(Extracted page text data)
──────
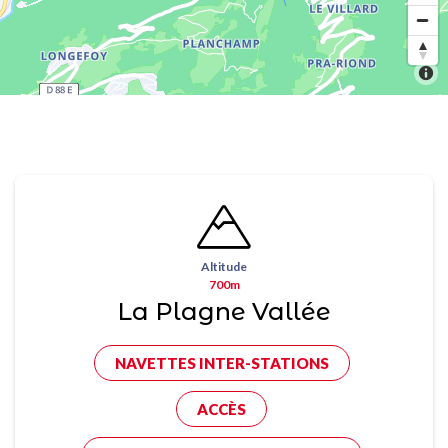
Altitude
700m
La Plagne Vallée
NAVETTES INTER-STATIONS
ACCÈS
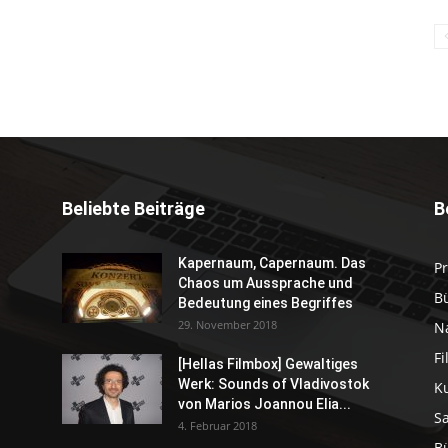
Beliebte Beiträge
B
Kapernaum, Capernaum. Das
P
Chaos um Aussprache und
B
Bedeutung eines Begriffes
29. November 2018
N
F
[Hellas Filmbox] Gewaltiges
Werk: Sounds of Vladivostok
K
von Marios Joannou Elia...
S
4. Februar 2018
B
──────
◆ **WHAT TO PRODUCE**
The task calls for all records to be set down precisely, excluding any images.

◆ **WRITTEN ANSWER**
Altitude
700m
La Plagne Vallée
NAVETTES INTER-STATIONS
ACCÈS
Beliebte Beiträge
B
Kapernaum, Capernaum. Das
P
Chaos um Aussprache und
B
Bedeutung eines Begriffes
29. November 2018
N
F
[Hellas Filmbox] Gewaltiges
Werk: Sounds of Vladivostok
K
von Marios Joannou Elia...
S
4. Februar 2018
B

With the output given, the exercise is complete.